The state says it will appeal the ruling.

Meanwhile, hospices, doctors and all major hospital systems – including Stanford, Kaiser Permanente, UC-San Francisco, John Muir and California Pacific Medical Center — are suspending access to the medication.

“I am horrified that the Riverside Court action is directly impacting terminally ill Californians who seek only to control their final days with their families — and who now must consider moving to Oregon to preserve their right to a compassionate transition,” said Sen. Monning.

“During the litigation of this case, it would seem appropriate for the courts to protect those for whom the law was passed,” he said.

Dr. Lonny Shavelson, a former emergency department doctor whose Berkeley-based practice Bay Area End of Life Options works with patients who could not find a doctor to write a prescription to end their lives, discourages patients from moving.

“If this is about quality of life and quality of death, you don’t enhance that by uprooting you and your loved ones by moving to another state, establishing residency, finding two new independent doctors and working with a new hospice,” he said. “That doesn’t seem like a good way to spend the last few weeks of your life.”

And he grieves the loss of patients he has cared for and promised to help. But he understands their plight.

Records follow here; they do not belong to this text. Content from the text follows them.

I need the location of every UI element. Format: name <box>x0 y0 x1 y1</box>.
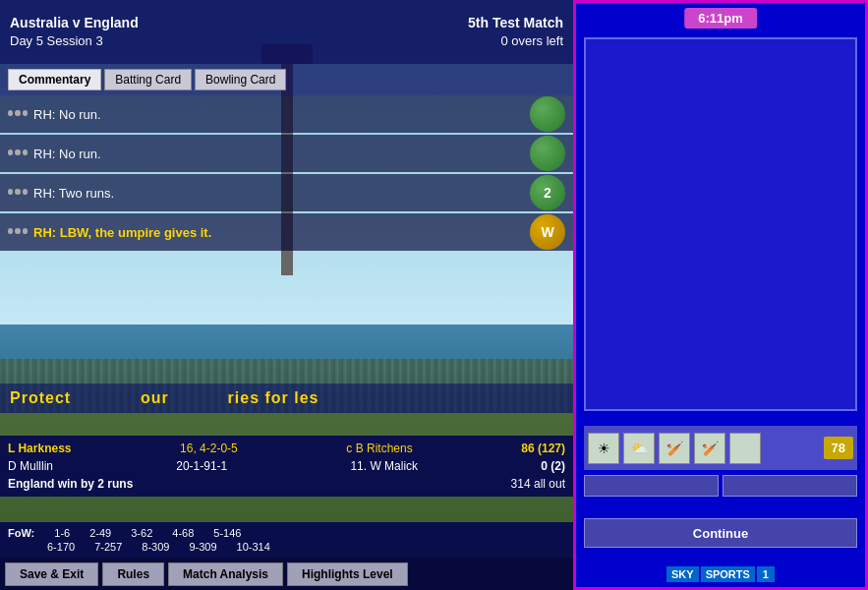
commentary-text-4: RH: LBW, the umpire gives it. <box>33 225 524 240</box>
session-info: Day 5 Session 3 <box>10 32 468 50</box>
ball-dots-2 <box>8 149 28 157</box>
right-panel: 6:11pm ☀ ⛅ 🏏 🏏 78 Continue SKY SPORTS 1 <box>573 0 868 590</box>
fow-2-1: 6-170 <box>47 541 75 553</box>
weather-icon-sun: ☀ <box>588 433 619 464</box>
header-left: Australia v England Day 5 Session 3 <box>10 14 468 51</box>
fow-2-5: 10-314 <box>237 541 270 553</box>
sports-num: 1 <box>757 566 775 582</box>
score-row-1: L Harkness 16, 4-2-0-5 c B Ritchens 86 (… <box>8 440 565 457</box>
dot <box>15 110 20 116</box>
fow-2-4: 9-309 <box>189 541 216 553</box>
fow-row-1: FoW: 1-6 2-49 3-62 4-68 5-146 <box>8 526 565 540</box>
ball-indicator-1 <box>530 96 565 132</box>
commentary-text-1: RH: No run. <box>33 107 524 122</box>
score-area: L Harkness 16, 4-2-0-5 c B Ritchens 86 (… <box>0 436 573 497</box>
dot <box>15 149 20 155</box>
dot <box>8 189 13 195</box>
bowler1-score: 86 (127) <box>521 442 565 455</box>
batsman2-name: D Mulllin <box>8 459 53 473</box>
dot <box>23 228 28 234</box>
fow-2-3: 8-309 <box>142 541 169 553</box>
dot <box>23 110 28 116</box>
dot <box>23 149 28 155</box>
commentary-row-1: RH: No run. <box>0 95 573 133</box>
score-badge: 78 <box>824 437 853 459</box>
sky-label: SKY <box>666 566 699 582</box>
small-btn-2[interactable] <box>723 475 857 497</box>
weather-icon-cricket2: 🏏 <box>694 433 725 464</box>
ball-dots-3 <box>8 189 28 197</box>
dot <box>8 228 13 234</box>
tab-bar: Commentary Batting Card Bowling Card <box>0 64 573 95</box>
match-type: 5th Test Match <box>468 14 563 33</box>
commentary-row-2: RH: No run. <box>0 135 573 172</box>
sports-label: SPORTS <box>701 566 755 582</box>
dot <box>8 149 13 155</box>
fow-2-2: 7-257 <box>94 541 122 553</box>
overs-left: 0 overs left <box>468 32 563 50</box>
ball-indicator-2 <box>530 136 565 171</box>
dot <box>15 189 20 195</box>
ball-dots-1 <box>8 110 28 118</box>
highlights-level-button[interactable]: Highlights Level <box>287 562 408 586</box>
tab-bowling-card[interactable]: Bowling Card <box>195 69 286 90</box>
bowler1-label: c B Ritchens <box>346 442 412 455</box>
bowler2-score: 0 (2) <box>541 459 565 473</box>
score-row-2: D Mulllin 20-1-91-1 11. W Malick 0 (2) <box>8 457 565 475</box>
fow-1-4: 4-68 <box>172 527 194 539</box>
commentary-area: RH: No run. RH: No run. RH: Two runs. 2 <box>0 95 573 253</box>
weather-icon-cloud: ⛅ <box>623 433 655 464</box>
match-total: 314 all out <box>511 477 565 491</box>
fow-1-5: 5-146 <box>213 527 241 539</box>
game-area: Australia v England Day 5 Session 3 5th … <box>0 0 573 590</box>
match-title: Australia v England <box>10 14 468 33</box>
batsman1-name: L Harkness <box>8 442 71 455</box>
save-exit-button[interactable]: Save & Exit <box>5 562 98 586</box>
fow-1-1: 1-6 <box>54 527 70 539</box>
continue-button[interactable]: Continue <box>584 518 857 548</box>
match-result: England win by 2 runs <box>8 477 133 491</box>
weather-icon-cricket1: 🏏 <box>659 433 690 464</box>
commentary-text-3: RH: Two runs. <box>33 186 524 201</box>
batsman1-score: 16, 4-2-0-5 <box>180 442 238 455</box>
ball-indicator-4: W <box>530 214 565 250</box>
dot <box>8 110 13 116</box>
blue-display-area <box>584 37 857 411</box>
header-right: 5th Test Match 0 overs left <box>468 14 563 51</box>
score-row-result: England win by 2 runs 314 all out <box>8 475 565 493</box>
match-analysis-button[interactable]: Match Analysis <box>168 562 283 586</box>
promo-banner: Protect our ries for les <box>0 384 573 413</box>
header-bar: Australia v England Day 5 Session 3 5th … <box>0 0 573 64</box>
fow-label: FoW: <box>8 527 34 539</box>
tab-commentary[interactable]: Commentary <box>8 69 101 90</box>
small-buttons-area <box>584 475 857 497</box>
rules-button[interactable]: Rules <box>102 562 164 586</box>
commentary-row-4: RH: LBW, the umpire gives it. W <box>0 213 573 251</box>
fow-1-3: 3-62 <box>131 527 152 539</box>
weather-icon-extra <box>729 433 761 464</box>
fow-row-2: 6-170 7-257 8-309 9-309 10-314 <box>8 540 565 554</box>
sky-sports-logo: SKY SPORTS 1 <box>666 566 775 582</box>
batsman2-score: 20-1-91-1 <box>176 459 227 473</box>
promo-text: Protect our ries for les <box>0 389 329 407</box>
ball-dots-4 <box>8 228 28 236</box>
bowler2-label: 11. W Malick <box>350 459 418 473</box>
fow-area: FoW: 1-6 2-49 3-62 4-68 5-146 6-170 7-25… <box>0 522 573 558</box>
dot <box>23 189 28 195</box>
tab-batting-card[interactable]: Batting Card <box>104 69 192 90</box>
icons-bar: ☀ ⛅ 🏏 🏏 78 <box>584 426 857 470</box>
ball-indicator-3: 2 <box>530 175 565 210</box>
dot <box>15 228 20 234</box>
time-display: 6:11pm <box>684 8 757 29</box>
fow-1-2: 2-49 <box>89 527 111 539</box>
commentary-row-3: RH: Two runs. 2 <box>0 174 573 211</box>
small-btn-1[interactable] <box>584 475 719 497</box>
bottom-button-bar: Save & Exit Rules Match Analysis Highlig… <box>0 558 573 590</box>
commentary-text-2: RH: No run. <box>33 147 524 161</box>
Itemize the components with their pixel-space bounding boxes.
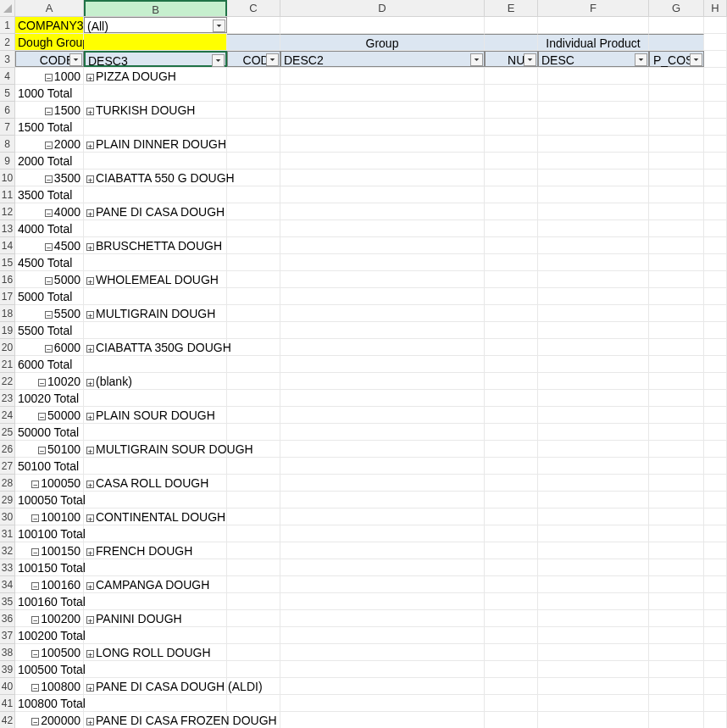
cell[interactable]: [485, 203, 538, 220]
cell[interactable]: [704, 458, 727, 474]
cell[interactable]: [649, 661, 704, 677]
cell[interactable]: [227, 186, 280, 203]
cell[interactable]: [538, 441, 649, 457]
cell[interactable]: [649, 695, 704, 711]
row-header-33[interactable]: 33: [0, 559, 14, 576]
cell[interactable]: [485, 186, 538, 203]
desc-cell[interactable]: +MULTIGRAIN DOUGH: [84, 305, 227, 321]
cell[interactable]: [84, 153, 227, 169]
code-cell[interactable]: −100200: [15, 610, 84, 626]
cell[interactable]: [485, 322, 538, 338]
cell[interactable]: [280, 610, 485, 626]
cell[interactable]: [485, 559, 538, 575]
cell[interactable]: [704, 576, 727, 592]
cell[interactable]: [84, 356, 227, 372]
cell[interactable]: [84, 390, 227, 406]
cell[interactable]: [84, 322, 227, 338]
cell[interactable]: [485, 610, 538, 626]
cell[interactable]: [227, 356, 280, 372]
cell[interactable]: [649, 119, 704, 135]
row-header-15[interactable]: 15: [0, 254, 14, 271]
cell[interactable]: [280, 17, 485, 33]
row-header-35[interactable]: 35: [0, 593, 14, 610]
expand-icon[interactable]: +: [86, 413, 94, 420]
cell[interactable]: [485, 542, 538, 559]
cell[interactable]: [84, 85, 227, 101]
cell[interactable]: [485, 458, 538, 474]
desc-cell[interactable]: +PANINI DOUGH: [84, 610, 227, 626]
cell[interactable]: [280, 576, 485, 592]
desc-cell[interactable]: +PLAIN SOUR DOUGH: [84, 407, 227, 423]
cell[interactable]: [704, 390, 727, 406]
cell[interactable]: [280, 237, 485, 253]
collapse-icon[interactable]: −: [45, 209, 53, 217]
cell[interactable]: [649, 271, 704, 287]
expand-icon[interactable]: +: [86, 650, 94, 658]
expand-icon[interactable]: +: [86, 345, 94, 353]
cell[interactable]: [280, 220, 485, 236]
code-cell[interactable]: −4500: [15, 237, 84, 253]
cell[interactable]: [280, 203, 485, 220]
row-header-13[interactable]: 13: [0, 220, 14, 237]
row-header-42[interactable]: 42: [0, 712, 14, 728]
row-header-12[interactable]: 12: [0, 203, 14, 220]
filter-code[interactable]: [266, 53, 279, 66]
row-header-17[interactable]: 17: [0, 288, 14, 305]
cell[interactable]: [704, 508, 727, 525]
cell[interactable]: [704, 356, 727, 372]
expand-icon[interactable]: +: [86, 514, 94, 522]
desc-cell[interactable]: +MULTIGRAIN SOUR DOUGH: [84, 441, 227, 457]
cell[interactable]: [704, 34, 727, 50]
collapse-icon[interactable]: −: [31, 514, 39, 522]
cell[interactable]: [280, 271, 485, 287]
row-header-24[interactable]: 24: [0, 407, 14, 424]
desc-cell[interactable]: +TURKISH DOUGH: [84, 102, 227, 118]
expand-icon[interactable]: +: [86, 379, 94, 386]
cell[interactable]: [538, 169, 649, 186]
cell[interactable]: [280, 458, 485, 474]
cell[interactable]: [538, 576, 649, 592]
cell[interactable]: [485, 712, 538, 728]
row-header-7[interactable]: 7: [0, 119, 14, 136]
desc-cell[interactable]: +CIABATTA 550 G DOUGH: [84, 169, 227, 186]
collapse-icon[interactable]: −: [38, 447, 46, 454]
cell[interactable]: [538, 661, 649, 677]
cell[interactable]: [485, 119, 538, 135]
cell[interactable]: [538, 271, 649, 287]
total-cell[interactable]: 100160 Total: [15, 593, 84, 609]
field-code[interactable]: CODE: [227, 51, 280, 67]
cell[interactable]: [84, 34, 227, 50]
cell[interactable]: [227, 559, 280, 575]
code-cell[interactable]: −6000: [15, 339, 84, 355]
cell[interactable]: [704, 136, 727, 152]
cell[interactable]: [704, 492, 727, 508]
filter-code2[interactable]: [69, 53, 82, 66]
row-header-9[interactable]: 9: [0, 153, 14, 169]
cell[interactable]: [538, 475, 649, 491]
expand-icon[interactable]: +: [86, 175, 94, 183]
cell[interactable]: [704, 407, 727, 423]
cell[interactable]: [538, 203, 649, 220]
expand-icon[interactable]: +: [86, 311, 94, 319]
collapse-icon[interactable]: −: [45, 175, 53, 183]
cell[interactable]: [485, 136, 538, 152]
cell[interactable]: [280, 254, 485, 270]
cell[interactable]: [227, 627, 280, 643]
code-cell[interactable]: −3500: [15, 169, 84, 186]
cell[interactable]: [227, 85, 280, 101]
col-header-H[interactable]: H: [704, 0, 727, 16]
cell[interactable]: [485, 508, 538, 525]
expand-icon[interactable]: +: [86, 447, 94, 454]
collapse-icon[interactable]: −: [45, 243, 53, 251]
cell[interactable]: [538, 508, 649, 525]
total-cell[interactable]: 6000 Total: [15, 356, 84, 372]
cell[interactable]: [649, 186, 704, 203]
cell[interactable]: [485, 102, 538, 118]
total-cell[interactable]: 4500 Total: [15, 254, 84, 270]
cell[interactable]: [649, 475, 704, 491]
cell[interactable]: [280, 627, 485, 643]
cell[interactable]: [649, 576, 704, 592]
cell[interactable]: [704, 475, 727, 491]
cell[interactable]: [538, 237, 649, 253]
cell[interactable]: [649, 288, 704, 304]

“I think the abruptness and seeming unfairness of this decision, and the fact that a plan was in place and now it isn’t – that creates a sense of panic,” he said. “People are sick, and the most significant option for them is suddenly taken away. With nothing to replace it.”

Karen is angered by the choice that now confronts them. While they own property in Oregon, they have no friends or family there.

“Young people have a lot of energy and can get up and move,” she said. “But when you’re old, and sick, it is a very difficult to do. It is an incredible chore to try to even think about moving. My husband has a full-time job and still has to go to work in Silicon Valley several days a week. I can’t do much of anything.”

“I’m trying to live out my life and die in a peaceful manner,” she said. “We have more control over ending our pets’ lives than our own, with what’s happening now. It was made legal — then they took it away.”

Lily is still stunned by her mother’s quick decline. Independent and optimistic, her mother traveled extensively with friends and family, recently attending all four major tennis championships – the French Open, Wimbledon, U.S. Open and Australian Open. Two months ago, after severe pain, she was diagnosed with terminal cancer.

“She was always someone who spoke in terms of being able to die with dignity,” said Lily. “It was something she always wanted, even before she got sick, if the day came when she could no longer live the life she wanted.”

Now, she’s losing weight. She’s short of breath. She struggles to climb stairs. She can’t bathe herself. She’s on chemotherapy to help ease symptoms.

To start the aid-in-dying process, she made her first oral request to Dr. Shavelson on May 30. If the law was still in place, she’d be eligible to get the medication on June 13. But not now.

They’ve found an apartment that’s available at the end of June, if they sign a lease quickly. Once there, they would quickly start state-mandated paperwork and track down her mother’s favorite foods, such as soup dumplings, noodles and fried rice.

“We’d pack up stuff that we need and her belongings,” such as special dietary supplements and toilet aids, said Lily. “She’s identified what she wants to bring with her, even through the cremation process.”

“What she does not want is suffering. She always knew the prescription was an option in California and she was always comforted by that fact — that if it did get bad, she had that option,” she said. “That was something she had held onto. It was helping her stay strong.

“And now,” said Lily, “all of that has fallen apart.”